START Task data

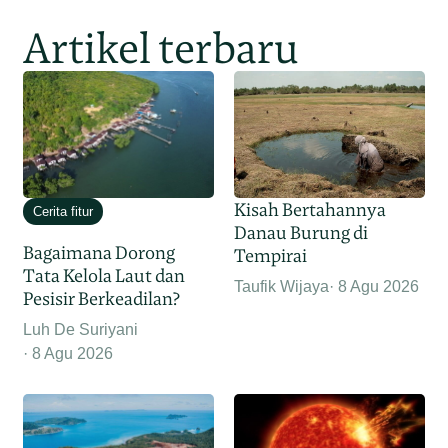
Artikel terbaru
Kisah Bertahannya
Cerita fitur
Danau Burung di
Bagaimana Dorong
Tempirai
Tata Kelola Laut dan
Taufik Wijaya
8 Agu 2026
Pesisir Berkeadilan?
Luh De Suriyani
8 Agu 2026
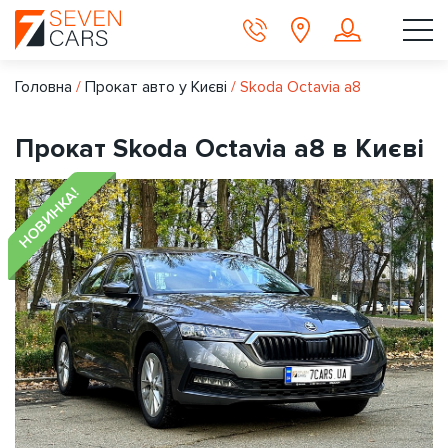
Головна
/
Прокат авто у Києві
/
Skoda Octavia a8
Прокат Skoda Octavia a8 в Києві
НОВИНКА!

END Task data
START Task data

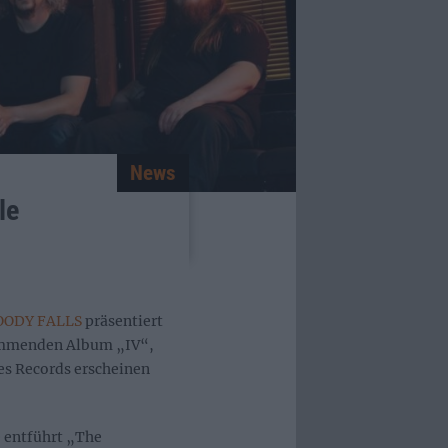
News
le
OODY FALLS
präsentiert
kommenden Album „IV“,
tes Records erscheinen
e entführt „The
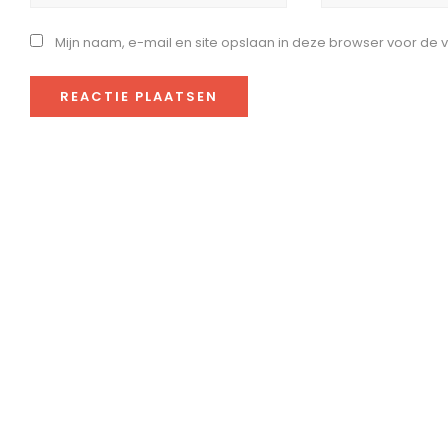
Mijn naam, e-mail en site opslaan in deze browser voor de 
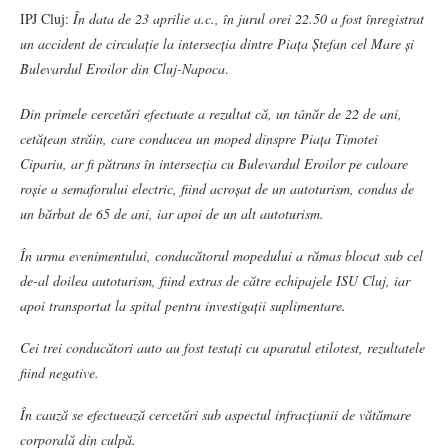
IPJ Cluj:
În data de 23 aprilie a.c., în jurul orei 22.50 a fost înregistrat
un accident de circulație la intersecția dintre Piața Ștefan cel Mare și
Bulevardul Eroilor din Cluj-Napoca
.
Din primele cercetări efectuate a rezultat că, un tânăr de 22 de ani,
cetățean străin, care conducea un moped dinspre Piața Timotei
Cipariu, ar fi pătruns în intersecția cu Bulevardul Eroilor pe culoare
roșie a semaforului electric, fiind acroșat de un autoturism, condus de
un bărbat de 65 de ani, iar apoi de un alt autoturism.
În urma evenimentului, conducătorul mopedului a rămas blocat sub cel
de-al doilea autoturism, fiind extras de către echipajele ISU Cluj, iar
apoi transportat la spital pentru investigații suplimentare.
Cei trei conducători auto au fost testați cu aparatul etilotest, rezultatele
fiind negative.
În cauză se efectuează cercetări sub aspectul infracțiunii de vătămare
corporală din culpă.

END Task data

▶ **The problem**
Starting at the line that has "de-al doilea autoturism, fiind" and ending at the line that has "corporală din culpă.", please write out the lines above exactly, leaving out all others.

▶ **Solution to this task**
de-al doilea autoturism, fiind extras de către echipajele ISU Cluj, iar
apoi transportat la spital pentru investigații suplimentare.
Cei trei conducători auto au fost testați cu aparatul etilotest, rezultatele
fiind negative.
În cauză se efectuează cercetări sub aspectul infracțiunii de vătămare
corporală din culpă.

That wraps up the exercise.